• [DATASET CONTENT]
[Start of section]

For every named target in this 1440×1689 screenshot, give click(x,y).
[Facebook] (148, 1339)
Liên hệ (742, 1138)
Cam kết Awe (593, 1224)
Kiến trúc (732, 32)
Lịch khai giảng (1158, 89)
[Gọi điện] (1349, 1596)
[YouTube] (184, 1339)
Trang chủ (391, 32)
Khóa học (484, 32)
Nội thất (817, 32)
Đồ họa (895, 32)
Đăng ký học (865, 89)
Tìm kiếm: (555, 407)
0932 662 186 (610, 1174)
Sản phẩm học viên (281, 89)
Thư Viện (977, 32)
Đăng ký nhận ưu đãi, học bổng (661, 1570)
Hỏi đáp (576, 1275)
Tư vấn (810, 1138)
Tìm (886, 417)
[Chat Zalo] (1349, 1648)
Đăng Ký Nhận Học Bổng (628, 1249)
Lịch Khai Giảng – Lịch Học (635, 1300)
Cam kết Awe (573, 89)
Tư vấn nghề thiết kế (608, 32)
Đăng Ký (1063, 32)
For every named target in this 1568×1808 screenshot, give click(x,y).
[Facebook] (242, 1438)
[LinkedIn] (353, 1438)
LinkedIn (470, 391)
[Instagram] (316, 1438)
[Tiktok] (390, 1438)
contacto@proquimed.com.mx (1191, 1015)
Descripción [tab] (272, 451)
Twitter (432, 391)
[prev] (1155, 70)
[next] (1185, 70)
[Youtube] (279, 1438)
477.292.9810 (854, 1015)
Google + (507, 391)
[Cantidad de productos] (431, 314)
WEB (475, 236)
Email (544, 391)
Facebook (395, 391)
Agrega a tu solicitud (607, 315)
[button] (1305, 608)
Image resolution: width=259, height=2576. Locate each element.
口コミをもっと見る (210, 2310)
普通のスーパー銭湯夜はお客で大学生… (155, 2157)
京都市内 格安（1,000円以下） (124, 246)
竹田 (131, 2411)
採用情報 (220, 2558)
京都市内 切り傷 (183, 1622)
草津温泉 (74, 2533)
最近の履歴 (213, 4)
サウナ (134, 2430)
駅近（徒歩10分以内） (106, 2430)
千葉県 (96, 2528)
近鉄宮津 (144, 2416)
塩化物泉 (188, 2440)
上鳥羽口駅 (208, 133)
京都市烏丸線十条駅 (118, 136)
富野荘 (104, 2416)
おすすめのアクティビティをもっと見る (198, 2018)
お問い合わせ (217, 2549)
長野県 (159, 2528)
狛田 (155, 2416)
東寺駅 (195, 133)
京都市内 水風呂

[End of section]

• [GOAL OF THE EXERCISE]
After reading the listing, copy it out exactly and in full.

• [TASK OUTPUT]
For every named target in this 1440×1689 screenshot, give click(x,y).
[Facebook] (148, 1339)
Liên hệ (742, 1138)
Cam kết Awe (593, 1224)
Kiến trúc (732, 32)
Lịch khai giảng (1158, 89)
[Gọi điện] (1349, 1596)
[YouTube] (184, 1339)
Trang chủ (391, 32)
Khóa học (484, 32)
Nội thất (817, 32)
Đồ họa (895, 32)
Đăng ký học (865, 89)
Tìm kiếm: (555, 407)
0932 662 186 (610, 1174)
Sản phẩm học viên (281, 89)
Thư Viện (977, 32)
Đăng ký nhận ưu đãi, học bổng (661, 1570)
Hỏi đáp (576, 1275)
Tư vấn (810, 1138)
Tìm (886, 417)
[Chat Zalo] (1349, 1648)
Đăng Ký Nhận Học Bổng (628, 1249)
Lịch Khai Giảng – Lịch Học (635, 1300)
Cam kết Awe (573, 89)
Tư vấn nghề thiết kế (608, 32)
Đăng Ký (1063, 32)
For every named target in this 1568×1808 screenshot, give click(x,y).
[Facebook] (242, 1438)
[LinkedIn] (353, 1438)
LinkedIn (470, 391)
[Instagram] (316, 1438)
[Tiktok] (390, 1438)
contacto@proquimed.com.mx (1191, 1015)
Descripción [tab] (272, 451)
Twitter (432, 391)
[prev] (1155, 70)
[next] (1185, 70)
[Youtube] (279, 1438)
477.292.9810 (854, 1015)
Google + (507, 391)
[Cantidad de productos] (431, 314)
WEB (475, 236)
Email (544, 391)
Facebook (395, 391)
Agrega a tu solicitud (607, 315)
[button] (1305, 608)
Image resolution: width=259, height=2576. Locate each element.
口コミをもっと見る (210, 2310)
普通のスーパー銭湯夜はお客で大学生… (155, 2157)
京都市内 格安（1,000円以下） (124, 246)
竹田 (131, 2411)
採用情報 (220, 2558)
京都市内 切り傷 (183, 1622)
草津温泉 (74, 2533)
最近の履歴 (213, 4)
サウナ (134, 2430)
駅近（徒歩10分以内） (106, 2430)
千葉県 (96, 2528)
近鉄宮津 (144, 2416)
塩化物泉 (188, 2440)
上鳥羽口駅 (208, 133)
京都市烏丸線十条駅 (118, 136)
富野荘 (104, 2416)
おすすめのアクティビティをもっと見る (198, 2018)
お問い合わせ (217, 2549)
長野県 (159, 2528)
狛田 (155, 2416)
東寺駅 (195, 133)
京都市内 水風呂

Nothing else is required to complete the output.